A niche of one
I can't sustainably write about a single subject for a very long time - I figure out a topic, practice it, teach some people and need to move on.
It took me a long time to accept this about me, but that's why this newsletter (and now my Twitter account) is topic-less.
I write about the things that I care the most about at any given time with as much transparency and humility as I can harness. I also find my past writing often cringy and superficial, which is a sign of growth I suppose.
I am now far enough removed from actual indie hacking to not want to write about it that much (it's been about 3 years since I indied or hacked anything). I've also thought and written so much about business, marketing, finding product-market fit, niching down, and pivoting that I have very few new this left to say.
I'm still passionate about teaching what I discover and combining new things I figure out with old things I've figured out before, but that's not a very repeatable business model for a content creator. It does all somehow compound in a slow and very interdisciplinary way. Non-fiction authors do that when they write a book every year or two on a completely different topic.
My future bits of teaching are likely going to be around doing small workshops, recording them, and then turning them into recorded courses and written guides or books. This is what I currently find easiest and most gratifying to do, and now that I discovered (doh!) that I can hire someone to edit my videos and don't need to do it myself, there's likely going to be more of that.
This may eventually eventually compound into some sort of very niche thought leadership with a small number of people following me and enjoying a large percentage of what I put out. I think there are half a dozen of those already, but definitely not as many as my follower count on Twitter would indicate.
But I won't be trying to make a living off this any time soon - that was my mistake with the GrowthLab venture (and I should have seen it coming!)
This is the 8th (I think, I should make a list) time that I've tried to turn something magical I've discovered in my intellectual travels and was very passionate about into a significant source of revenue. I'm getting better at this, but I never sell something that's been tried and true for a long time which makes it difficult.

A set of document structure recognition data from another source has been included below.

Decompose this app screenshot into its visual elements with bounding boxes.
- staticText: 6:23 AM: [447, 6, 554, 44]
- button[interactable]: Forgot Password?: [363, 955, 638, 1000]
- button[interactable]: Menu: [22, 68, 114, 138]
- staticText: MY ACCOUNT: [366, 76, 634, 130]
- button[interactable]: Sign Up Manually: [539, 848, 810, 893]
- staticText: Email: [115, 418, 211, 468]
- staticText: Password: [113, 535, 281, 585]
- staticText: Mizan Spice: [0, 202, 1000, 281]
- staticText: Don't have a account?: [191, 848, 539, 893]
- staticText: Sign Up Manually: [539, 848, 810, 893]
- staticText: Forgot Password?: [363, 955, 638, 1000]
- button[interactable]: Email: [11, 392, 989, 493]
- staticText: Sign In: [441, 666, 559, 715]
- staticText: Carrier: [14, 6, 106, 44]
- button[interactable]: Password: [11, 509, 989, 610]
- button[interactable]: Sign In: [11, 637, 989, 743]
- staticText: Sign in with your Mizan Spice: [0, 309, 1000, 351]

I actually managed to more or less live off GrowthLab for a couple of years. But it wasn't the courses that pulled me through. It was individual coaching and consulting that paid most of the bills. So really the only thing I was selling was the totality of my understanding about people, the world, business, psychology, technology, marketing, and how to lead a good life. The GrowthLab brand is actually quite fitting for that because that's what I am - a laboratory of my personal growth.
So I'm going to lean even more into it. I'm going to coach and consult people who have way more money than I do to make a living, and teach everyone else what I'm discovering mostly for free or nearly free.
I've been roughly following this "barbell" strategy for a while, I just haven't pushed it far enough.
The consulting needs to get progressively more exclusive and expensive. The teaching needs to become progressively cheaper and more accessible. And in the middle there should be tremendous amounts of space and time for unstructured exploration that feeds into everything.
I'm actually pretty happy with this strategy.
And amusingly enough, both sides of the barbell serve as a source of credibility and insights for the other. The fact that I have people willing to pay me $300 and more just to talk to me for an hour, increases the value of my generally available courses.
And the fact that I have many followers, readers, and students gives credibility to my consulting practice and allows me to keep moving further upmarket to help bigger firms and more successful individuals.
What I learn working with bigger businesses I can teach to my solopreneur students. And what I learn about teaching and working with large audiences of solopreneurs gives me insights I can share when consulting.
This is the ultimate niching down for me - it's a niche only I can occupy.
And therefore, by definition, I dominate it.